Tijdelijke overbruggingsregeling windturbineparken
27. [appellant sub 1] en de stichting betogen dat de ministers met het nemen van het bestreden besluit een rechtsvacuüm hebben gecreëerd, omdat de windturbinenormen uit het Activiteitenbesluit en de Activiteitenregeling, noch de normen uit het Besluit van 3 mei 2022 tot wijziging van het Activiteitenbesluit milieubeheer en enkele besluiten op grond van de Omgevingswet in verband met jurisprudentie over windturbineparken (hierna: tijdelijke overbruggingsregeling windturbineparken) van toepassing zijn op het windpark N33. [appellant sub 1] wijst op artikel 3.15b van de tijdelijke overbruggingsregeling windturbineparken, waarin staat dat de regeling niet van toepassing is op windparken waarvan het plan na 30 juni 2021 is gewijzigd.

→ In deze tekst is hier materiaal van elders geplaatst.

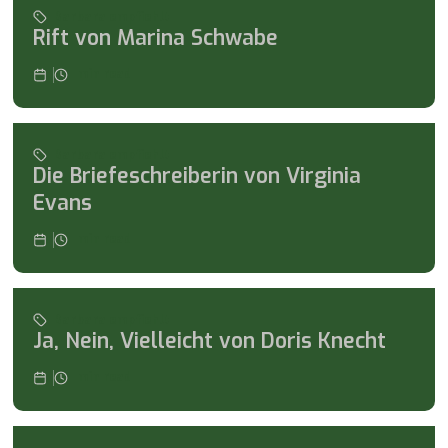
Barbara empfiehlt
Rift von Marina Schwabe
min read
Barbara empfiehlt
Die Briefeschreiberin von Virginia
Evans
min read
Barbara empfiehlt
Ja, Nein, Vielleicht von Doris Knecht
min read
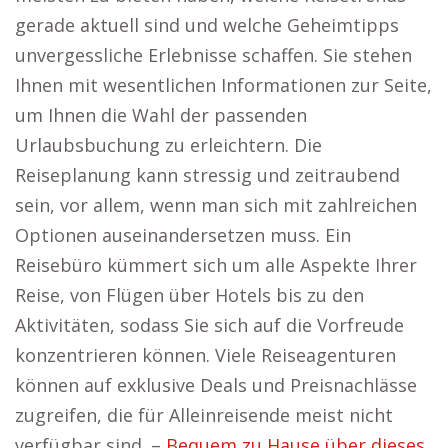
gerade aktuell sind und welche Geheimtipps
unvergessliche Erlebnisse schaffen. Sie stehen
Ihnen mit wesentlichen Informationen zur Seite,
um Ihnen die Wahl der passenden
Urlaubsbuchung zu erleichtern. Die
Reiseplanung kann stressig und zeitraubend
sein, vor allem, wenn man sich mit zahlreichen
Optionen auseinandersetzen muss. Ein
Reisebüro kümmert sich um alle Aspekte Ihrer
Reise, von Flügen über Hotels bis zu den
Aktivitäten, sodass Sie sich auf die Vorfreude
konzentrieren können. Viele Reiseagenturen
können auf exklusive Deals und Preisnachlässe
zugreifen, die für Alleinreisende meist nicht
verfügbar sind. –
Bequem zu Hause über dieses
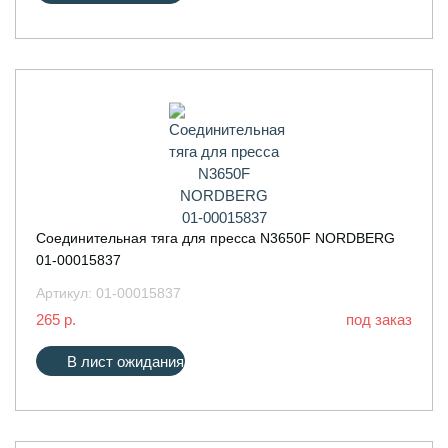
Соединительная тяга для пресса N3650F NORDBERG
01-00015837
Артикул:
01-00015837
265 р.
под заказ
В лист ожидания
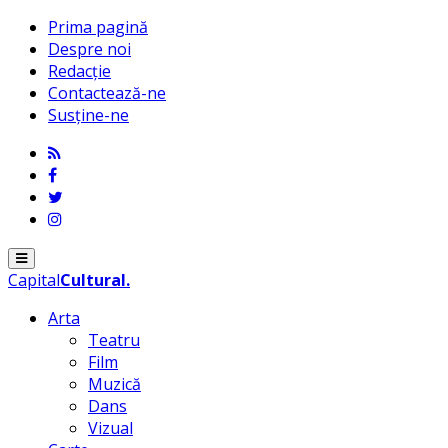
Prima pagină
Despre noi
Redacție
Contactează-ne
Susține-ne
Menu
Capital
Cultural
.
Arta
Teatru
Film
Muzică
Dans
Vizual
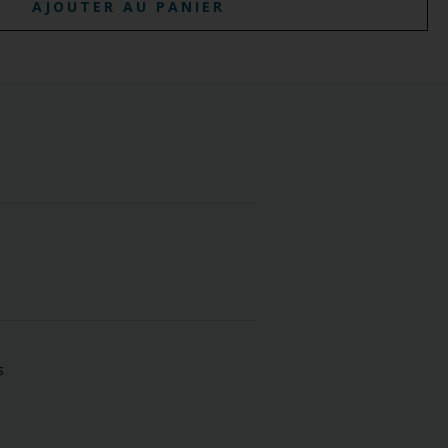
AJOUTER AU PANIER
s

27.1. De Afdeling stelt vast dat de tijdelijke overbruggingsregeling windturbineparken dateert van 3 mei 2022 en is gepubliceerd op 13 mei 2022, dus na het bestreden besluit van 21 maart 2022. Voor zover de overbruggingsregeling vanwege het bestreden besluit op het windpark N33 niet van toepassing zou zijn, is dat geen aspect waar de ministers bij het nemen van het bestreden besluit rekening mee konden houden.
Het betoog slaagt niet.
Geen noodzaak tot aanpassing
28. [appellant sub 1], de stichting en [appellant sub 5] betogen dat de ministers er bij de besluitvorming ten onrechte vanuit zijn gegaan dat het voeren van obstakelverlichting verplicht is. Volgens hen is slechts sprake van internationale aanbevelingen, die niet zijn vastgelegd in nationale wet- of regelgeving. Het Informatieblad van 30 september 2016, waar de ministers zich op baseren, is volgens hen niet bindend en bovendien is op 16 juni 2020 een hernieuwd informatieblad gepubliceerd.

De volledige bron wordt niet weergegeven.